(Given entries begins)

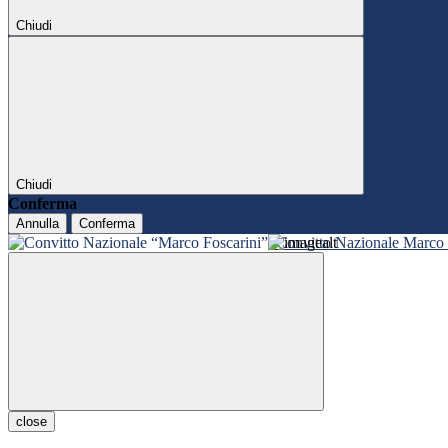
Chiudi
Chiudi
Conferma
Annulla
Conferma
Convitto Nazionale Marco 
close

(Given entries ends)

■ Exercise objective
Please output every entry above exactly, without the pictures.

■ Exercise answer
Chiudi
Chiudi
Conferma
Annulla
Conferma
Convitto Nazionale Marco 
close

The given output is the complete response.